# Exercise objective
Copy each entry precisely as written, and do not carry over the pictures.

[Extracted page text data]

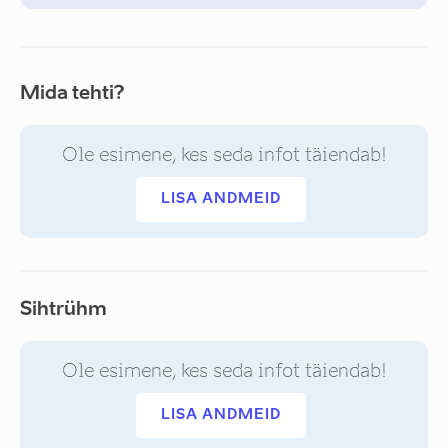
Mida tehti?
Ole esimene, kes seda infot täiendab!
LISA ANDMEID
Sihtrühm
Ole esimene, kes seda infot täiendab!
LISA ANDMEID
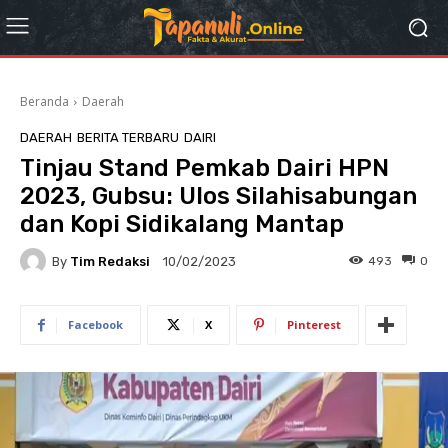
Beranda
Daerah
DAERAH
BERITA TERBARU
DAIRI
Tinjau Stand Pemkab Dairi HPN
2023, Gubsu: Ulos Silahisabungan
dan Kopi Sidikalang Mantap
By
Tim Redaksi
493
0
10/02/2023
Facebook
X
Pinterest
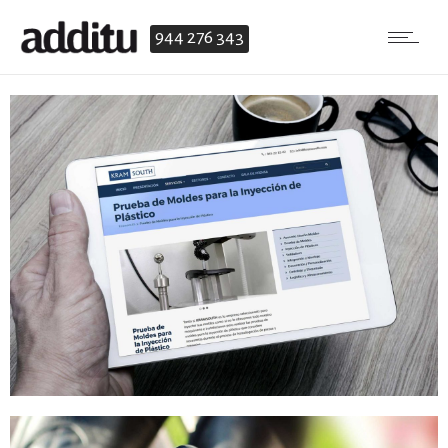
944 276 343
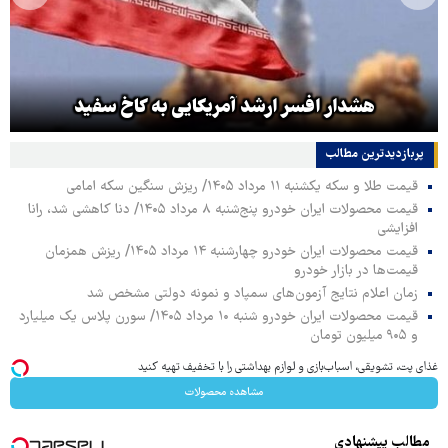
هشدار افسر ارشد آمریکایی به کاخ سفید
پربازدیدترین‌ مطالب
قیمت طلا و سکه یکشنبه ۱۱ مرداد ۱۴۰۵/ ریزش سنگین سکه امامی
قیمت محصولات ایران خودرو پنج‌شنبه ۸ مرداد ۱۴۰۵/ دنا کاهشی شد، رانا
افزایشی
قیمت محصولات ایران خودرو چهارشنبه ۱۴ مرداد ۱۴۰۵/ ریزش همزمان
قیمت‌ها در بازار خودرو
زمان اعلام نتایج آزمون‌های سمپاد و نمونه دولتی مشخص شد
قیمت محصولات ایران خودرو شنبه ۱۰ مرداد ۱۴۰۵/ سورن پلاس یک میلیارد
و ۹۰۵ میلیون تومان
غذای پت، تشویقی، اسباب‌بازی و لوازم بهداشتی را با تخفیف تهیه کنید
مشاهده محصولات
مطالب پیشنهادی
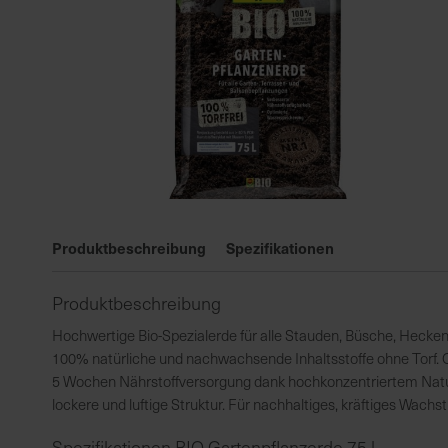
Zum
Anfang
Produktbeschreibung
Spezifikationen
der
Bildgalerie
Produktbeschreibung
springen
Hochwertige Bio-Spezialerde für alle Stauden, Büsche, Hecke
100% natürliche und nachwachsende Inhaltsstoffe ohne Torf. 
5 Wochen Nährstoffversorgung dank hochkonzentriertem Natu
lockere und luftige Struktur. Für nachhaltiges, kräftiges Wac
Spezifikationen BIO Gartenpflanzerde 75 l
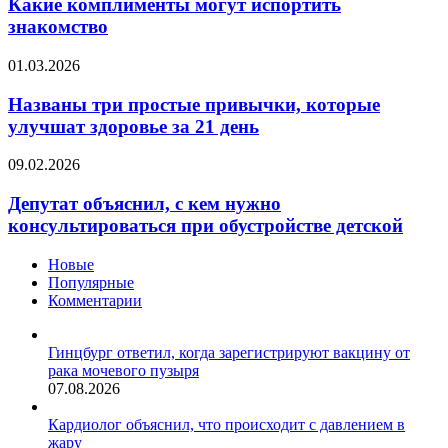
могут
Какие комплименты могут испортить
испортить
знакомство
знакомство
Названы
01.03.2026
три
простые
Названы три простые привычки, которые
привычки,
улучшат здоровье за 21 день
которые
улучшат
Депутат
09.02.2026
здоровье
объяснил,
за
с
Депутат объяснил, с кем нужно
21
кем
консультироваться при обустройстве детской
день
нужно
консультироваться
Новые
при
Популярные
обустройстве
Комментарии
детской
Гинцбург ответил, когда зарегистрируют вакцину от
рака мочевого пузыря
07.08.2026
Кардиолог объяснил, что происходит с давлением в
жару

# Exercise answer
Mida tehti?
Ole esimene, kes seda infot täiendab!
LISA ANDMEID
Sihtrühm
Ole esimene, kes seda infot täiendab!
LISA ANDMEID
Beranda
Daerah
DAERAH
BERITA TERBARU
DAIRI
Tinjau Stand Pemkab Dairi HPN
2023, Gubsu: Ulos Silahisabungan
dan Kopi Sidikalang Mantap
By
Tim Redaksi
493
0
10/02/2023
Facebook
X
Pinterest
944 276 343
هشدار افسر ارشد آمریکایی به کاخ سفید
پربازدیدترین‌ مطالب
قیمت طلا و سکه یکشنبه ۱۱ مرداد ۱۴۰۵/ ریزش سنگین سکه امامی
قیمت محصولات ایران خودرو پنج‌شنبه ۸ مرداد ۱۴۰۵/ دنا کاهشی شد، رانا
افزایشی
قیمت محصولات ایران خودرو چهارشنبه ۱۴ مرداد ۱۴۰۵/ ریزش همزمان
قیمت‌ها در بازار خودرو
زمان اعلام نتایج آزمون‌های سمپاد و نمونه دولتی مشخص شد
قیمت محصولات ایران خودرو شنبه ۱۰ مرداد ۱۴۰۵/ سورن پلاس یک میلیارد
و ۹۰۵ میلیون تومان
غذای پت، تشویقی، اسباب‌بازی و لوازم بهداشتی را با تخفیف تهیه کنید
مشاهده محصولات
مطالب پیشنهادی
Zum
Anfang
Produktbeschreibung
Spezifikationen
der
Bildgalerie
Produktbeschreibung
springen
Hochwertige Bio-Spezialerde für alle Stauden, Büsche, Hecke
100% natürliche und nachwachsende Inhaltsstoffe ohne Torf. 
5 Wochen Nährstoffversorgung dank hochkonzentriertem Natu
lockere und luftige Struktur. Für nachhaltiges, kräftiges Wac
Spezifikationen BIO Gartenpflanzerde 75 l
могут
Какие комплименты могут испортить
испортить
знакомство
знакомство
Названы
01.03.2026
три
простые
Названы три простые привычки, которые
привычки,
улучшат здоровье за 21 день
которые
улучшат
Депутат
09.02.2026
здоровье
объяснил,
за
с
Депутат объяснил, с кем нужно
21
кем
консультироваться при обустройстве детской
день
нужно
консультироваться
Новые
при
Популярные
обустройстве
Комментарии
детской
Гинцбург ответил, когда зарегистрируют вакцину от
рака мочевого пузыря
07.08.2026
Кардиолог объяснил, что происходит с давлением в
жару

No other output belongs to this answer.